On the contrary, the reference to the partial impossibility of the fulfilment of the contractual obligations made by the retailer was considered more appropriate by the Court.
According to the Court, the agreement at stake concerns a business unit which consists both of the tenant right to occupy the premises, and the right to carry out the sale activity inside the premises.
According to the Decree, the case at stake is peculiar, because the impossibility of the fulfilment of the obligation is both partial and temporary.
It is partial because the obligation of the landlord was impossible only with respect to the obligation to allow the exercise of the sale activity and not also with respect to the obligation to occupy the premises. Furthermore, the impossibility to carry out the obligation is temporary, because the retail sale activity was precluded until 18 May 2020.

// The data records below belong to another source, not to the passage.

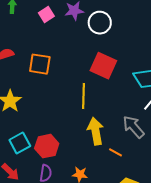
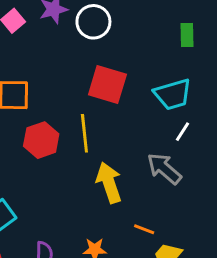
red hexagon: (47, 146) -> (41, 140), moved
orange line: (116, 152) -> (144, 229), moved

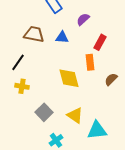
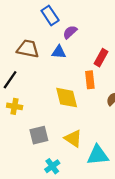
purple semicircle: (83, 19) -> (70, 32), moved
gray square: (44, 112) -> (39, 135), turned 30

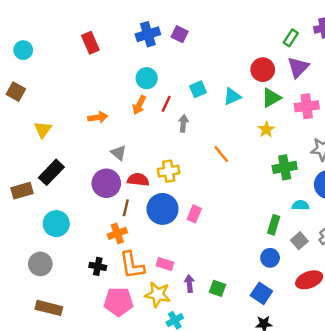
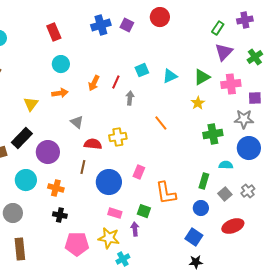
red circle: (263, 70) -> (160, 17), moved
cyan circle: (147, 78) -> (61, 64), moved
yellow triangle: (43, 130) -> (31, 104), moved
purple circle: (106, 183) -> (48, 152), moved
blue circle: (163, 209) -> (109, 182), moved
orange cross: (117, 233) -> (56, 188), moved, turned 35
orange L-shape: (132, 265) -> (166, 193), moved
green square: (217, 288) -> (144, 211), moved
brown rectangle: (49, 308) -> (20, 249), turned 70

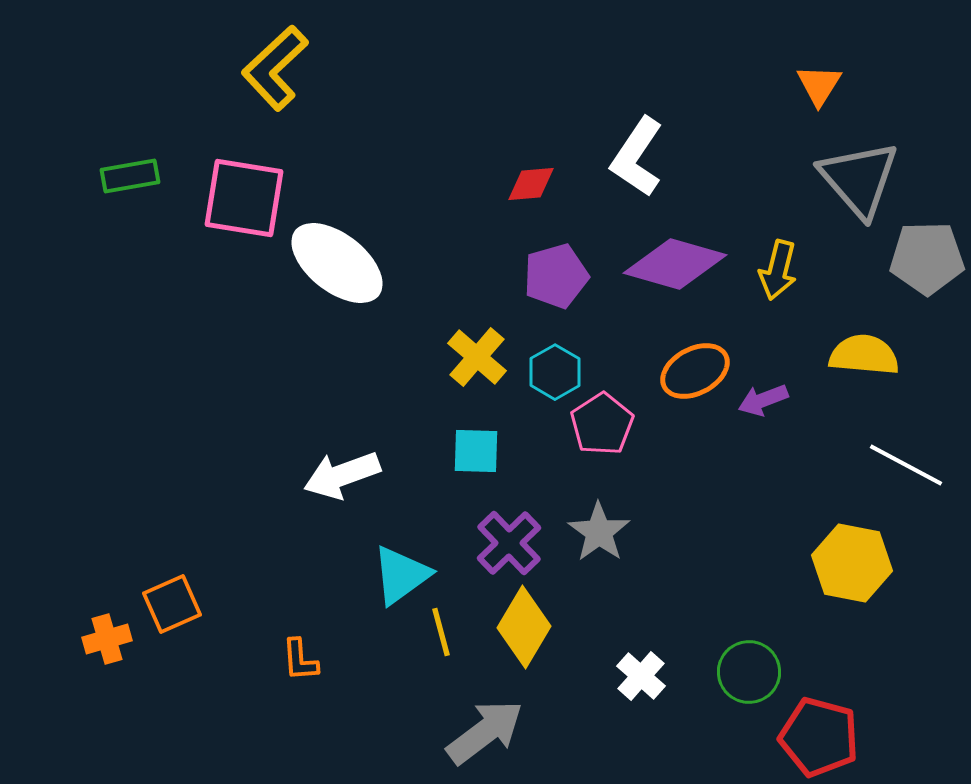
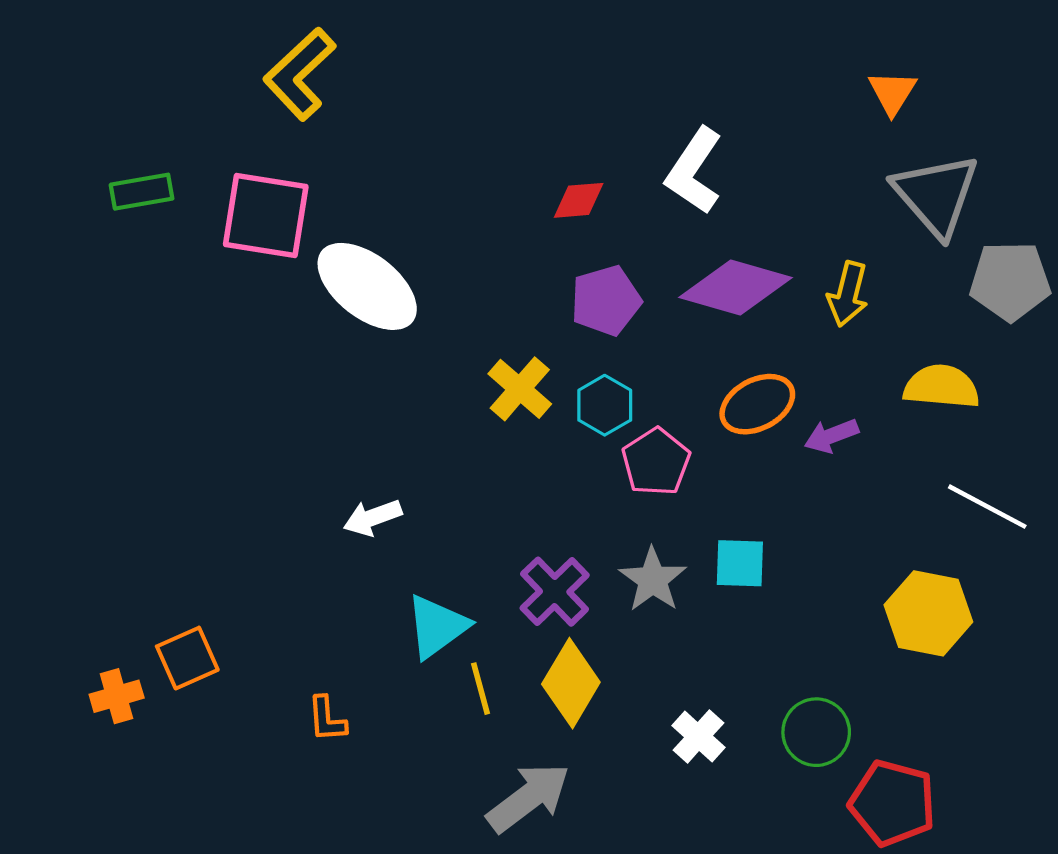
cyan square: (476, 451) -> (740, 563), moved
white arrow: (342, 475) -> (373, 517), size x0.7

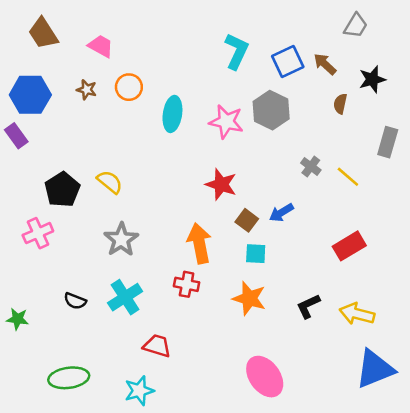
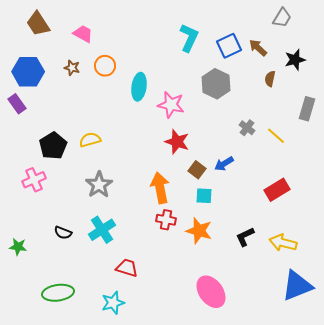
pink star: (226, 122) -> (171, 105), moved
yellow semicircle: (110, 182) -> (90, 140), turned -55
red cross: (187, 284) -> (166, 220), moved

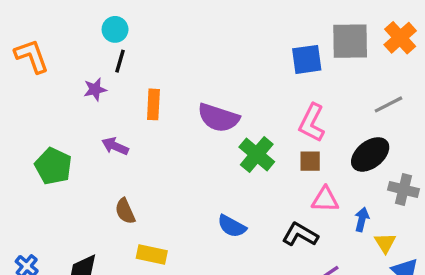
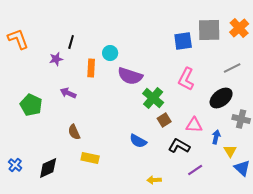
cyan circle: (115, 29) -> (110, 53), moved
brown square: (310, 161) -> (164, 120), moved, turned -32

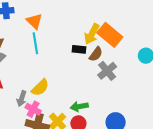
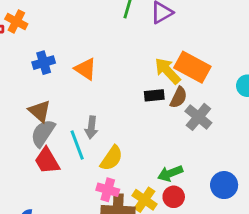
yellow arrow: (92, 34) -> (168, 71), turned 120
cyan line: (35, 43) -> (77, 145), moved
gray arrow: (22, 99) -> (91, 127), moved

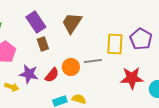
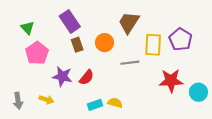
brown trapezoid: (72, 23) -> (129, 23), moved
orange circle: (71, 67) -> (105, 43), moved
yellow arrow: (12, 87) -> (46, 100), moved

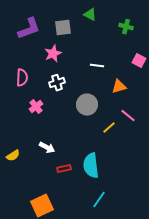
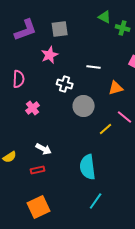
green triangle: (90, 15) -> (105, 17), moved
white cross: (57, 83) -> (65, 84), moved, turned 35
red rectangle: (64, 169) -> (38, 170), moved

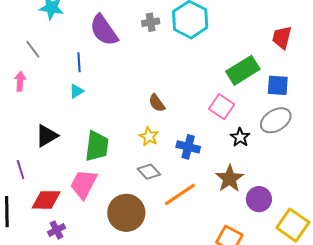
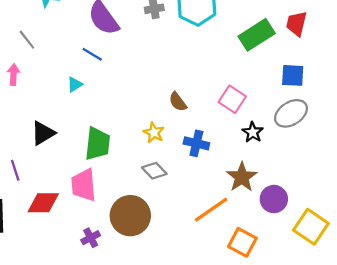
blue line: (79, 62) -> (92, 54), moved, turned -54
green rectangle: (243, 70) -> (257, 35), moved
brown semicircle: (157, 103) -> (178, 102), moved
pink trapezoid: (84, 184) -> (84, 185), turned -32
orange line: (180, 194) -> (211, 210), moved
purple cross: (57, 230) -> (91, 238), moved

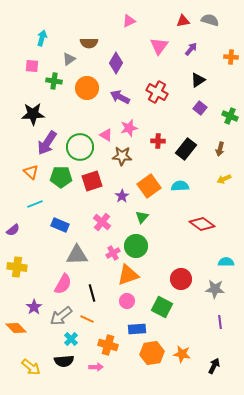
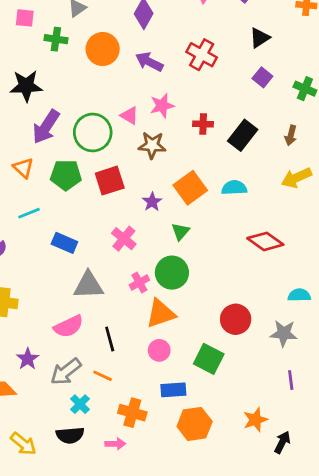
yellow arrow: (224, 179) -> (296, 178), size x1.5
pink semicircle: (63, 284) -> (69, 326), turned 35
orange star: (182, 354) -> (255, 420), moved, turned -30

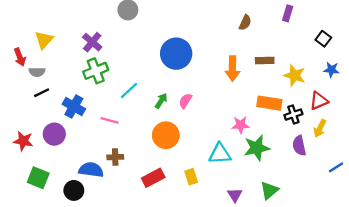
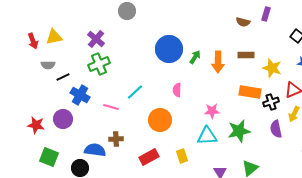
brown semicircle: (245, 23) -> (243, 22), moved, turned 80
yellow triangle: (44, 40) -> (54, 37), turned 36
red arrow: (20, 57) -> (33, 41), moved
cyan line: (129, 90) -> (135, 92), moved
black line: (42, 93) -> (63, 77), moved
green arrow: (161, 101) -> (195, 57), moved
pink semicircle: (185, 101) -> (177, 90), turned -32
pink star: (241, 125) -> (212, 111), moved

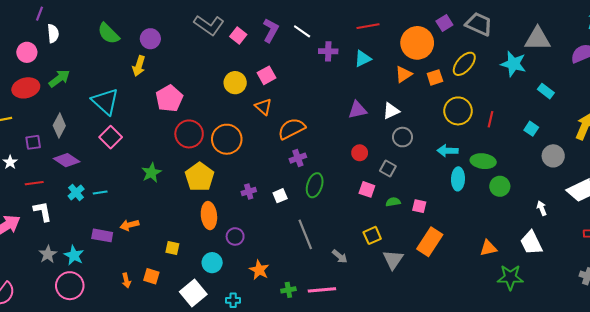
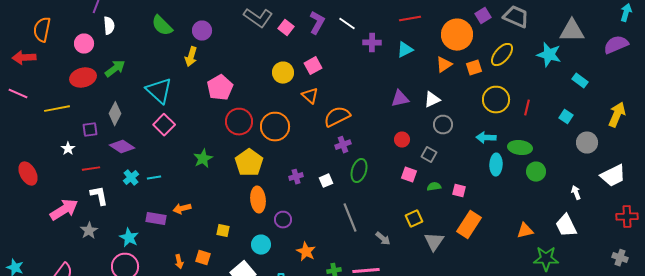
gray star: (48, 254) -> (89, 231), moved

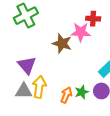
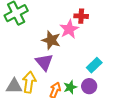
pink star: (81, 32) -> (69, 29), turned -30
purple triangle: (27, 65) -> (44, 62), moved

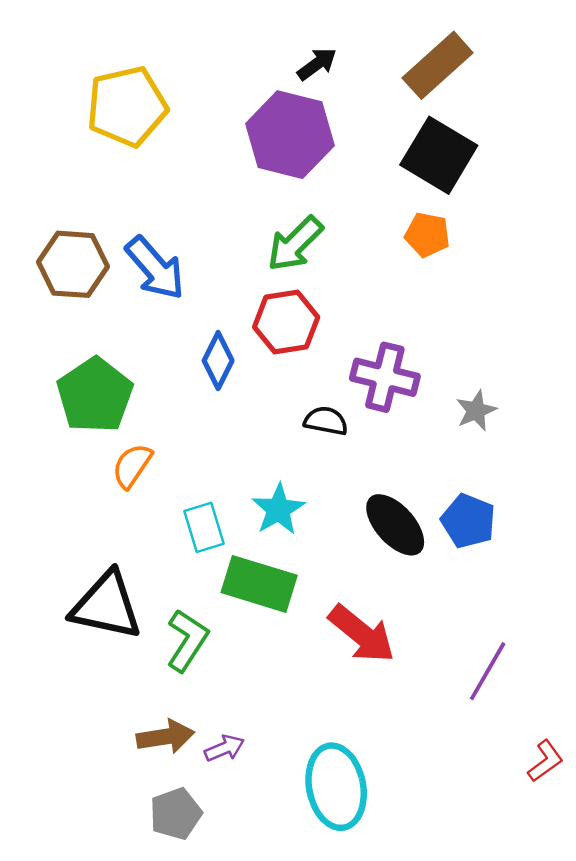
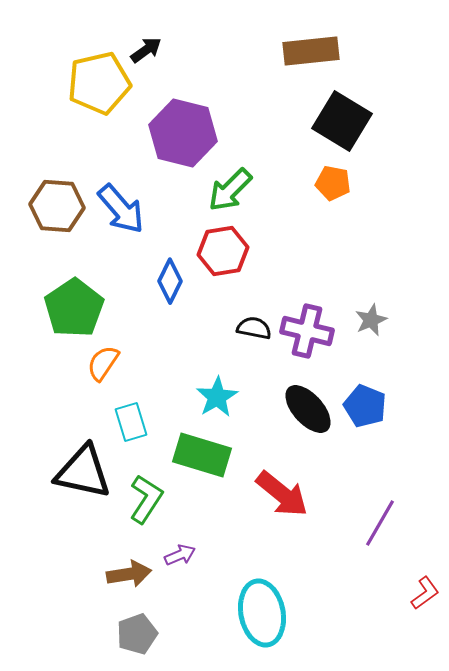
black arrow: (317, 64) -> (146, 50), moved
brown rectangle: (438, 65) -> (311, 51), moved, turned 36
purple hexagon: (290, 135) -> (183, 133), moved
purple cross: (385, 377) -> (307, 331), moved
cyan rectangle: (204, 527) -> (131, 422), moved
purple arrow: (224, 748) -> (180, 555), moved

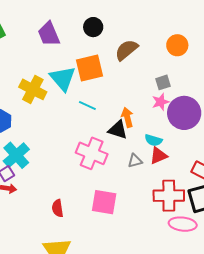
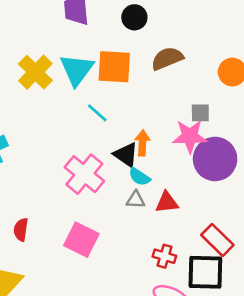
pink star: (161, 102) -> (190, 136), size x1.5
cyan semicircle: (153, 140) -> (139, 177), moved
red cross: (169, 196) -> (164, 256), size x0.6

According to article 1464 of the Italian Civil Code, when performance is only partially impossible, the other party is entitled to a reduction of the consideration (in the case at stake, the rent).
Therefore, on the basis of the abovementioned Article 1464 of the Italian Civil Code, the Court of Rome orders a reduction of the rent due for two months of lock-down equal to 70% of the total rent due, acknowledging that the portion of the obligation not fulfilled is the most important of those constituting the balance of the contractual interests of retailer and landlord.
With regards to the other claims, the Court recognizes that the circumstances do not justify reductions or further extensions of payment of the instalments of the payment plan already agreed between the parties nor of the payment of the common charges, which are related to the material availability of the premises which was granted to the retailer, even during the lockdown.
Under judicial profile, the Court concluded its decree with the rejection of the claimant’s request, on the basis that, under Italian law, an irreparable prejudice is necessary for the issuance of a precautionary order. In the case at stake, the Court excludes such circumstance, because the retailer benefited from a suspension of payment of Euro 10,000.00, an amount equal to 70% of the two months’ rent due under the business unit lease agreement.
However, despite the formally unfavourable outcome for the retailer, the decision offers interesting food for thought on the use of the rules on the partial (and temporary) impossibility to fulfil obligations with regards to business unit lease agreements, whose activity has been affected by the lock-down during Phase 1 of the pandemic.